→ YOUR OBJECTIVE
Take the listing from its first line through the line that contains "я в зоне турбулентности?" and please retype those lines exactly, leaving out the pictures.

→ INPUT FOR THIS TASK

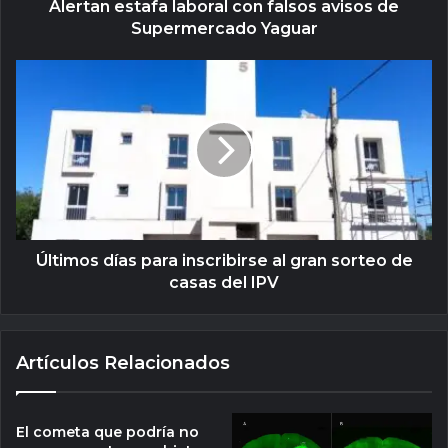
Alertan estafa laboral con falsos avisos de
Supermercado Yaguar
Últimos días para inscribirse al gran sorteo de
casas del IPV
Artículos Relacionados
El cometa que podría no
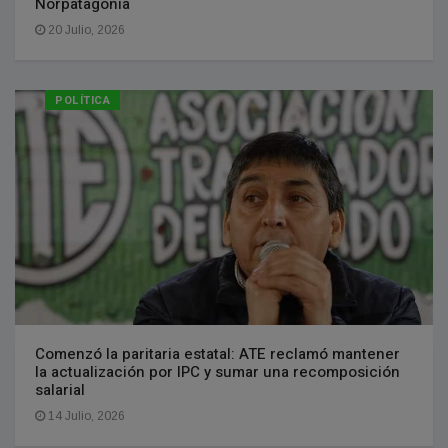
Norpatagonia
20 Julio, 2026
POLÍTICA
Comenzó la paritaria estatal: ATE reclamó mantener
la actualización por IPC y sumar una recomposición
salarial
14 Julio, 2026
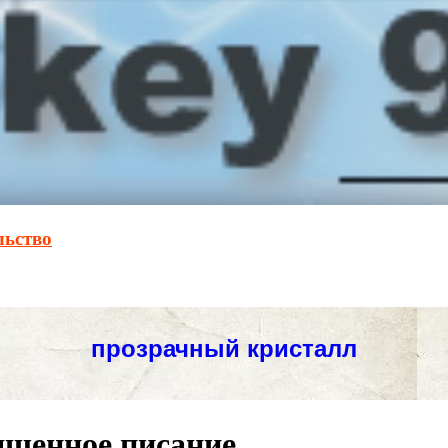
льство
вященное писание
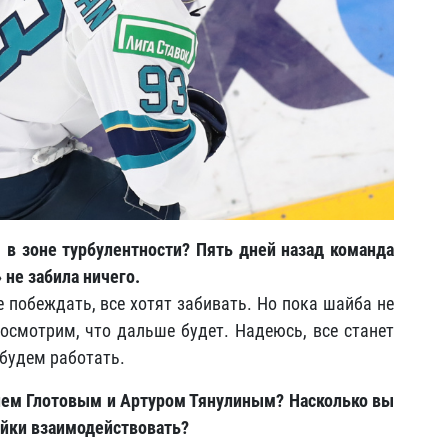
я в зоне турбулентности? Пять дней назад команда
 не забила ничего.
е побеждать, все хотят забивать. Но пока шайба не
посмотрим, что дальше будет. Надеюсь, все станет
, будем работать.
илием Глотовым и Артуром Тянулиным? Насколько вы
ойки взаимодействовать?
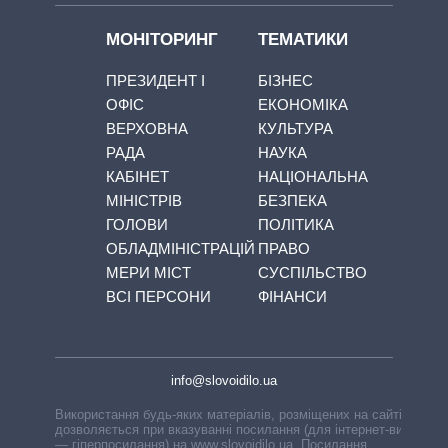
МОНІТОРИНГ
ТЕМАТИКИ
ПРЕЗИДЕНТ І
БІЗНЕС
ОФІС
ЕКОНОМІКА
ВЕРХОВНА
КУЛЬТУРА
РАДА
НАУКА
КАБІНЕТ
НАЦІОНАЛЬНА
МІНІСТРІВ
БЕЗПЕКА
ГОЛОВИ
ПОЛІТИКА
ОБЛАДМІНІСТРАЦІЙ
ПРАВО
МЕРИ МІСТ
СУСПІЛЬСТВО
ВСІ ПЕРСОНИ
ФІНАНСИ
info@slovoidilo.ua
Використання будь-яких матеріалів, розміщених на сайті,
дозволяється при вказуванні посилання (для інтернет-видань
— гіперпосилання) на www.slovoidilo.ua. Посилання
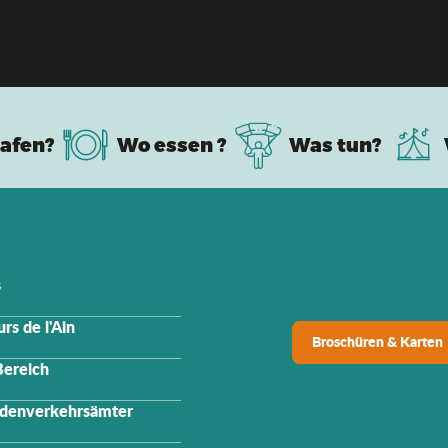
Unumgängliche Musikfestivals
afen?
Wo essen ?
Was tun?
s
rs de l'Ain
Broschüren & Karten
Bereich
denverkehrsämter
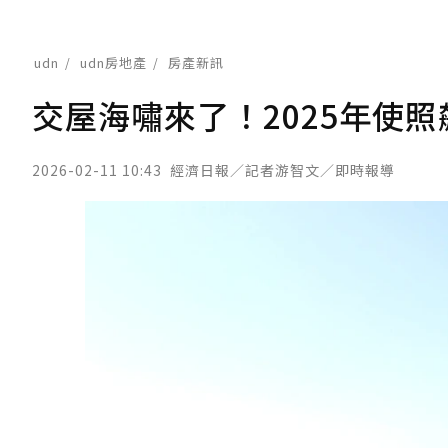
udn
udn房地產
房產新訊
交屋海嘯來了！2025年使照
2026-02-11 10:43
經濟日報／記者游智文／即時報導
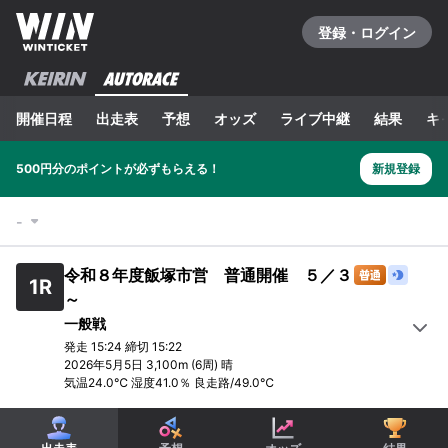
登録・ログイン
開催日程
出走表
予想
オッズ
ライブ中継
結果
キ
500円分のポイントが必ずもらえる！
新規登録
-
令和８年度飯塚市営 普通開催 ５／３
1
R
～
一般戦
発走
15:24
締切
15:22
2026年5月5日
3,100m
(6周)
晴
気温
24.0
℃ 湿度
41.0
％
良走路
/
49.0
℃
1
R
2
R
3
R
4
R
5
R
6
R
一般戦
一般戦
一般戦
一般戦
一般戦
一般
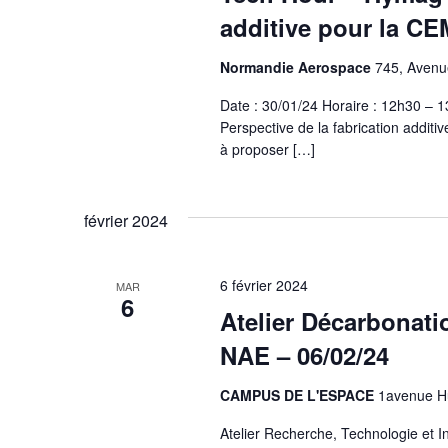
additive pour la CE
Normandie Aerospace
745, Avenue
Date : 30/01/24 Horaire : 12h30 –
Perspective de la fabrication addit
à proposer […]
février 2024
6 février 2024
MAR
6
Atelier Décarbonatio
NAE – 06/02/24
CAMPUS DE L'ESPACE
1avenue Hu
Atelier Recherche, Technologie et I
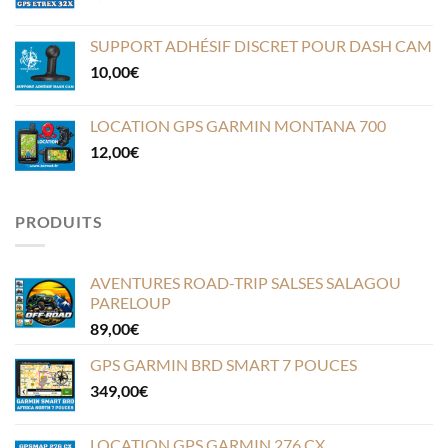
SUPPORT ADHÉSIF DISCRET POUR DASH CAM
10,00
€
LOCATION GPS GARMIN MONTANA 700
12,00
€
PRODUITS
AVENTURES ROAD-TRIP SALSES SALAGOU
PARELOUP
89,00
€
GPS GARMIN BRD SMART 7 POUCES
349,00
€
LOCATION GPS GARMIN 276 CX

→ TASK OUTPUT
Alertan estafa laboral con falsos avisos de
Supermercado Yaguar
Últimos días para inscribirse al gran sorteo de
casas del IPV
Artículos Relacionados
El cometa que podría no
Norpatagonia
20 Julio, 2026
POLÍTICA
Comenzó la paritaria estatal: ATE reclamó mantener
la actualización por IPC y sumar una recomposición
salarial
14 Julio, 2026
льство
вященное писание
я в зоне турбулентности? Пять дней назад команда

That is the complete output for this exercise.